** SOURCE RECORDS **
******************************
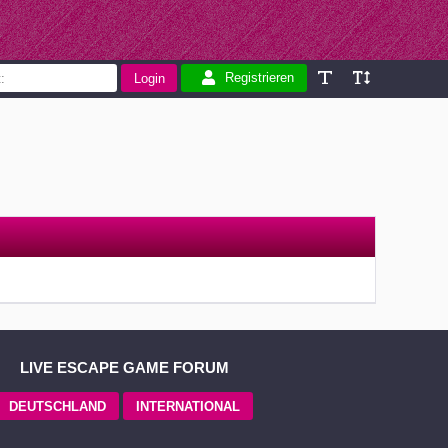
Registrieren
LIVE ESCAPE GAME FORUM
DEUTSCHLAND
INTERNATIONAL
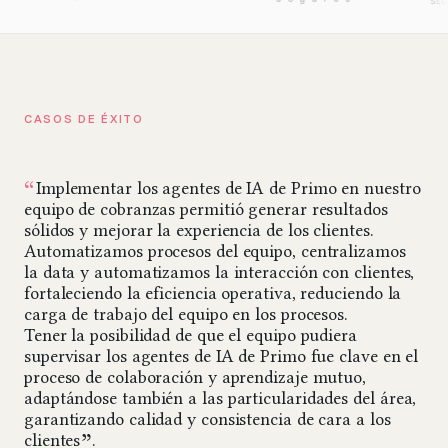
C
A
S
O
S
D
E
É
X
I
T
O
“
“
Implementar los agentes de IA de Primo en nuestro
L
equipo de cobranzas permitió generar resultados
acc
sólidos y mejorar la experiencia de los clientes.
de 
Automatizamos procesos del equipo, centralizamos
imp
la data y automatizamos la interacción con clientes,
de 
fortaleciendo la eficiencia operativa, reduciendo la
fue
carga de trabajo del equipo en los procesos.
Ade
Tener la posibilidad de que el equipo pudiera
esp
supervisar los agentes de IA de Primo fue clave en el
tu
proceso de colaboración y aprendizaje mutuo,
ada
D
adaptándose también a las particularidades del área,
garantizando calidad y consistencia de cara a los
Dir
”
clientes
.
La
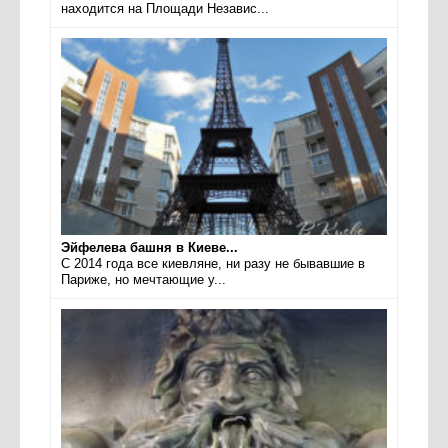
находится на Площади Независ...
Эйфелева башня в Киеве...
С 2014 года все киевляне, ни разу не бывавшие в
Париже, но мечтающие у...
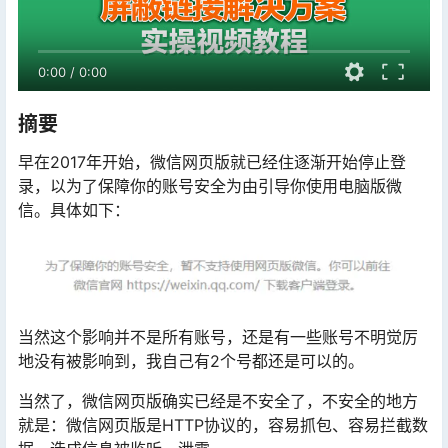
0:00
/
0:00
摘要
早在2017年开始，微信网页版就已经住逐渐开始停止登
录，以为了保障你的账号安全为由引导你使用电脑版微
信。具体如下：
当然这个影响并不是所有账号，还是有一些账号不明觉厉
地没有被影响到，我自己有2个号都还是可以的。
当然了，微信网页版确实已经是不安全了，不安全的地方
就是：微信网页版是HTTP协议的，容易抓包、容易拦截数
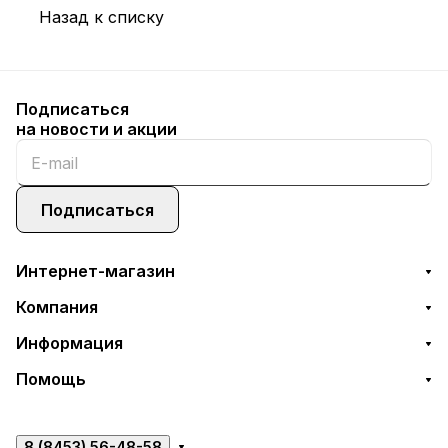
Назад к списку
Подписаться
на новости и акции
Подписаться
Интернет-магазин
Компания
Информация
Помощь
8 (8453) 56-48-58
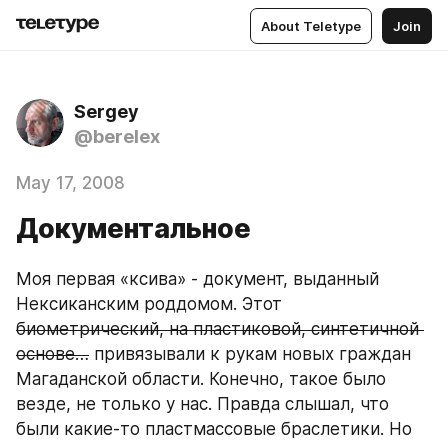
About Teletype
Join
Sergey
@berelex
May 17, 2008
Документальное
Моя первая «ксива» - документ, выданный 
Нексиканским роддомом. Этот 
биометрический, на пластиковой, синтетичной 
основе…
 привязывали к рукам новых граждан 
Магаданской области. Конечно, такое было 
везде, не только у нас. Правда слышал, что 
были какие-то пластмассовые браслетики. Но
******************************
** AIM OF THE TASK **
Leave out all pictures, then copy the remaining material exactly.

** RESPONSE FOR THIS EXERCISE **
Registrieren
LIVE ESCAPE GAME FORUM
DEUTSCHLAND
INTERNATIONAL
C
A
S
O
S
D
E
É
X
I
T
O
“
“
Implementar los agentes de IA de Primo en nuestro
L
equipo de cobranzas permitió generar resultados
acc
sólidos y mejorar la experiencia de los clientes.
de 
Automatizamos procesos del equipo, centralizamos
imp
la data y automatizamos la interacción con clientes,
de 
fortaleciendo la eficiencia operativa, reduciendo la
fue
carga de trabajo del equipo en los procesos.
Ade
Tener la posibilidad de que el equipo pudiera
esp
supervisar los agentes de IA de Primo fue clave en el
tu
proceso de colaboración y aprendizaje mutuo,
ada
D
adaptándose también a las particularidades del área,
garantizando calidad y consistencia de cara a los
Dir
”
clientes
.
La
находится на Площади Независ...
Эйфелева башня в Киеве...
С 2014 года все киевляне, ни разу не бывавшие в
Париже, но мечтающие у...
0:00
/
0:00
摘要
早在2017年开始，微信网页版就已经住逐渐开始停止登
录，以为了保障你的账号安全为由引导你使用电脑版微
信。具体如下：
当然这个影响并不是所有账号，还是有一些账号不明觉厉
地没有被影响到，我自己有2个号都还是可以的。
当然了，微信网页版确实已经是不安全了，不安全的地方
就是：微信网页版是HTTP协议的，容易抓包、容易拦截数
Назад к списку
Подписаться
на новости и акции
Подписаться
Интернет-магазин
Компания
Информация
Помощь
8 (8453) 56-48-58
About Teletype
Join
Sergey
@berelex
May 17, 2008
Документальное
Моя первая «ксива» - документ, выданный 
Нексиканским роддомом. Этот 
биометрический, на пластиковой, синтетичной 
основе…
 привязывали к рукам новых граждан 
Магаданской области. Конечно, такое было 
везде, не только у нас. Правда слышал, что 
были какие-то пластмассовые браслетики. Но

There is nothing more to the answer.